Mais la cape, encore tiède de sa chaleur corporelle, était plutôt confortable. Si elle la lui lançait au moment de sauter, cela pourrait lui gagner du temps pour l'empêcher de l'attraper.

Elle serra les molaires et tendit furtivement la main vers la serrure de la portière. Ses doigts effleurèrent le métal froid.

Reprenant son calme, Edel vérifia discrètement le loquet de la portière.

*Bien. Un, deux...*

*Le genre de loquet le plus simple. De la chance.*

C'était juste au moment où elle allait compter « trois ».

Le loquet mal fixé semblait prêt à sauter au moindre grand choc de la route.

D'ailleurs, la voiture qu'avait amenée Laslo paraissait plutôt petite et miteuse pour provenir d'un domaine comtal. C'était étrange, mais elle l'écarta comme sans importance puisqu'elle allait mourir.

« Vous ne devriez pas faire cela. »

Edel inspira silencieusement, le regard fixé par la fenêtre, attendant le bon moment.

C'était une chance que Laslo ne manifeste pas plus d'intérêt pour elle, mais la voiture était petite, donc le moindre mouvement de sa part risquait de la faire repérer.

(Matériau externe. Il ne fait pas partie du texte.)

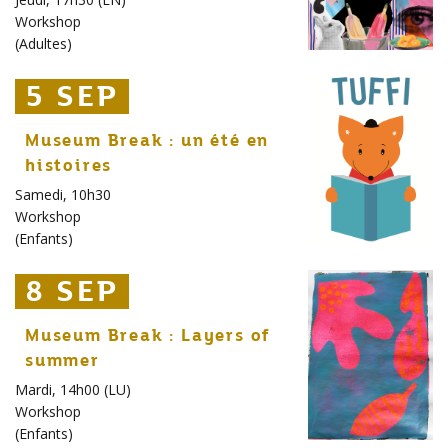
Workshop
(
Adultes
)
5 SEP
5 SEP
5 SEP
Museum Break : un été en
histoires
Samedi, 10h30
Workshop
(
Enfants
)
8 SEP
8 SEP
8 SEP
Museum Break : Layers of
summer
Mardi, 14h00 (LU)
Workshop
(
Enfants
)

À cette voix basse et glaciale, soudaine, Edel se raidit. Son esprit devint blanc.

*S'il te plaît, que ça marche du premier coup.*

*Comment a-t-il su ?*

Edel trouvait pathétique de devoir prier même pour mourir dans cette situation. Mais survivre serait bien plus horrible, elle n'avait pas le choix.

Laslo regardait definitivamente par la fenêtre opposée... ?

Pourtant, malgré l'heure de pointe où les voitures devraient être nombreuses, aucune ne passait dehors.

*Tout le monde rentre chez soi, il devrait y avoir plein de voitures... ?*

*Que faire ? Il ne me laissera pas faire.*

Pendant ce temps, une voiture croisée filait à toute allure, et le silence emplissait leur véhicule.

Cette voiture avançait d'ailleurs assez lentement.

Edel avala sa salive.

À cette allure, même sauter par la portière ne lui vaudrait probablement que d'éraflures mineures.

L'expression de Laslo ne changea pas — une indifférence lasse, vaguement agacée.

Mais il avait clairement remarqué ce qu'elle tentait, et son impassibilité ne signifiait pas qu'il n'était pas en colère.

Roulement, roulement.

Sans aucune excuse à offrir, Edel se contenta de fermer les yeux très fort.

Grâce à la allure tranquille de la voiture sur la route déserte, elle ne tremblait pas beaucoup, mais ses entrailles brûlaient férocement.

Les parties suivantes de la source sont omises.